I am working with an exotic wood for the first time (curly maple), and I am going to be doing a high gloss finish for the client. I know how to get a spectacular high gloss, but I need to know how to get that 3D effect I see so often. Will it come naturally with a high quality high gloss job, or does the wood need to be treated/prepped prior to topcoat?
From contributor A:
Are you staining or just a clear finish? If it's just a clear finish, you should pop the grain with some shellac first.
Start with the right stain - Pigment-based stains, which are made of fine, colored powders suspended in a medium, don't bring out the best in curly maple. For that reason, I prefer to use the more transparent water-soluble dye stains, which are user-friendly. Dye stains can be used one of two ways. In diluted form, they highlight the curl a bit, making it just a tad darker. And used in a stronger solution, they color the wood and accentuate the curl even more.
Darken the curl and raise the grain - To slightly darken and accentuate the curl, apply a diluted brown dye stain as the first step. I dilute it eight times the recommended concentration, or until it's the color of strong tea. After sanding the wood through 150-grit paper, lay on this dye as a grain-raising step. Wipe or spray it quickly all over the wood as evenly as you can, then let it dry. Sand the raised grain with 180-grit paper. Sanding will remove almost all of the dye color from the surface that has no curl, but some of the color will remain in the curl figure. This is exactly what you want. If you like the color of the wood, leave it this way and move directly to applying an oil sealer. But if you want to add more color, follow this step with a darker coat of dye stain.
Add color and highlight the curl even more - If you decide that you want more color, apply the dye stain you've chosen at its full strength.
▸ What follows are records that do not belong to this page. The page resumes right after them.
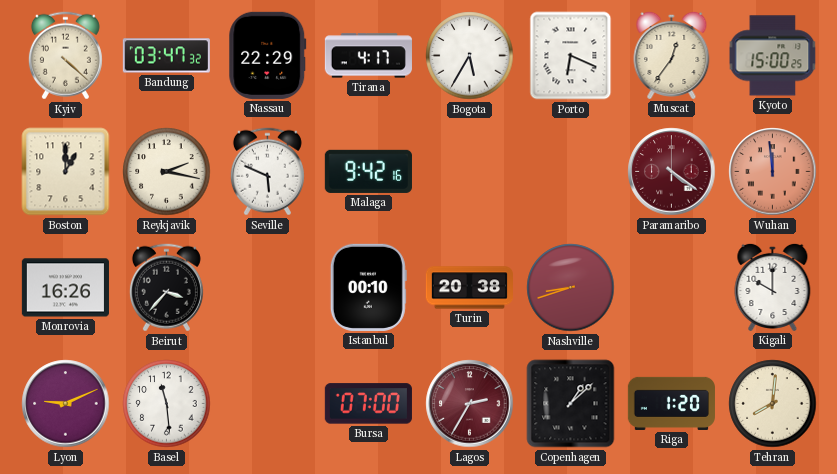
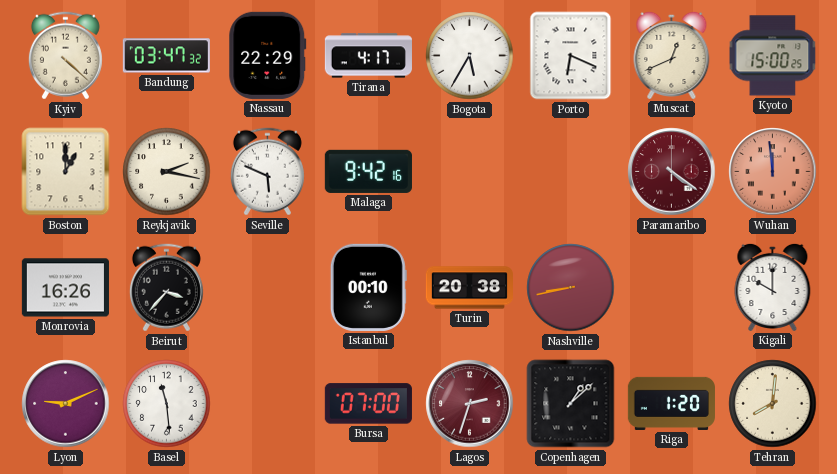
Muscat: 12:36 -> 12:41
Nashville: 8:42 -> 8:43
Lagos: 2:35 -> 2:33
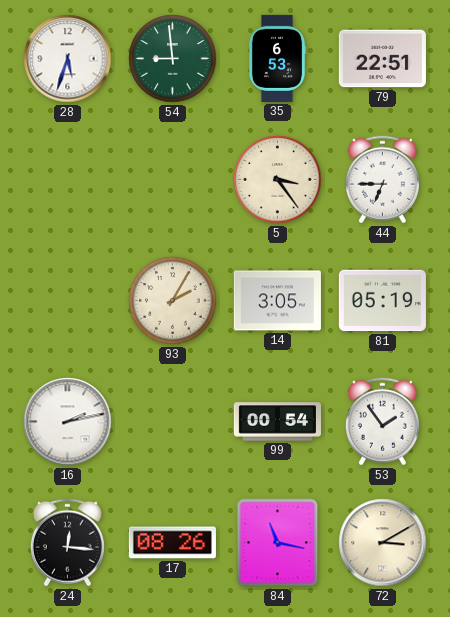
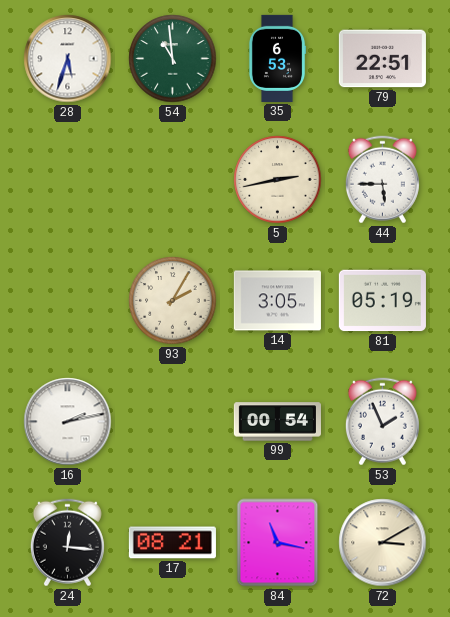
54: 8:59 -> 10:59
5: 3:24 -> 2:43
44: 6:45 -> 5:45
53: 1:54 -> 1:56
17: 08:26 -> 08:21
Wipe or spray it on evenly and then - while the surface of the wood is still wet - wet-sand the dye into the wood with a maroon Scotch-Brite pad. (Don't use steel wool, iron cause black stains that will ruin the finish.) The Scotch-Brite will de-nib any additional grain raising that occurs. Let the wood dry at least overnight.
Seal the wood with a liberal coat of oil - Sealing the wood with oil adds real depth and some luster to the surface of the wood. I prefer to use boiled linseed oil, but you can use just about any oil finish you prefer. Flood the oil all over the surface of the wood and add more oil to the figured areas as they absorb each coat you lay on. Keep checking the wood every 15 minutes or so, adding oil when necessary. When you reach a point where the wood won't drink in any more oil, take a break and let the oil set for an hour or so. Wipe the excess off and let the wood dry overnight.
The next day, spread a light coat of oil over the surface and wet-sand lightly with 400-grit wet-or-dry paper. Don't sand too vigorously - especially on the edges - or you risk cutting through the dye. (If you do go through, mix some alcohol in the dye and dab some on the areas that need touch-up.) Put the work piece aside and let the second coat of oil dry for a couple of days before moving on to finish coats. Topcoat with the film finish of your choice.
There are lots of things that cause figure in wood. The 3D effect or chatoyance is one of them. It results from light reflected by cell structures that intersect the surface at various angles. As you turn or roll the board, the angles change, the reflected light changes, and it looks like the board has come to life. You want to preserve the visibility or reflectivity of those cell surfaces, so you want to use a very transparent finish and keep in mind that lighter colors are more transparent than darker colors.
I'm not here to say anyone's approach won't work. But I would strongly urge you to make up some samples and try a few different techniques. Try the dye and oil, but try some amber shellac and some lightly dyed lacquer as well. The latter two will color and seal your wood in one step and be ready for topcoat in an hour. The first will take a week or two.
I recently did a test to illustrate how different finishes affect the way the color of cherry changes with UV light and time. I didn't test shellac or NC lacquer, but the piece that was finished with plain old water white CAB lacquer happened to have some chatoyance in it and just the lacquer did a very nice job of bringing it out.
Consider all of the recommendations and then make up a few samples. You'll get much better results with less time and less money, plus you'll have your own opinions about which works best!